COLUMBUS, Ind. — Cummins reported record revenues and strong earnings in the second quarter, despite an expected drop-off in North American engine sales.
Overall, Cummins reported second quarter revenues of $3.34 billion, up 18% over the same time last year and 10% higher than its previous quarterly record. However, the company reported it expects its North American heavy-duty engine sales to be down 45% this year. Already, shipments of heavy-duty engines have plummeted 42% compared to a year ago, thanks to a pre-buy prior to the launch of this years EPA07 engines.
Cummins officials say growth in non-heavy duty truck engines and other product lines are helping offset that slump.

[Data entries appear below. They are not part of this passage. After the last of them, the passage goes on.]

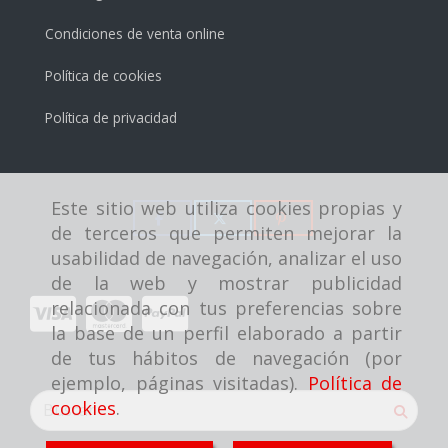
Condiciones de venta online
Política de cookies
Política de privacidad
Este sitio web utiliza cookies propias y
de terceros que permiten mejorar la
usabilidad de navegación, analizar el uso
de la web y mostrar publicidad
relacionada con tus preferencias sobre
la base de un perfil elaborado a partir
de tus hábitos de navegación (por
ejemplo, páginas visitadas).
Política de
cookies
.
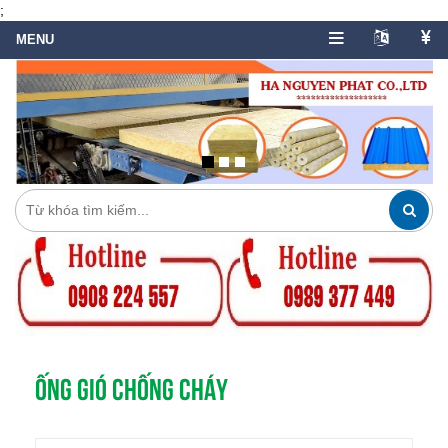
;
ỐNG GIÓ CHỐNG CHÁY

“This was a tremendous quarter for Cummins and is further proof that the work we have done to diversify our business is paying off,” said Cummins chairman and CEO, Tim Solso. “Our strong performance in the first half of the year has put us in a position to make 2007 Cummins’ most profitable year ever which would be a significant feat given the challenges we have faced in the heavy-duty truck engine market.”
Sales to light-duty automotive, RV and global medium-duty truck, bus and construction sectors was a key driver of Cummins engine unit success, the company reported. Meanwhile, Cummins reported it increased its market share in the North American heavy-duty market to 33.1% compared to 27.1% at the end of 2006.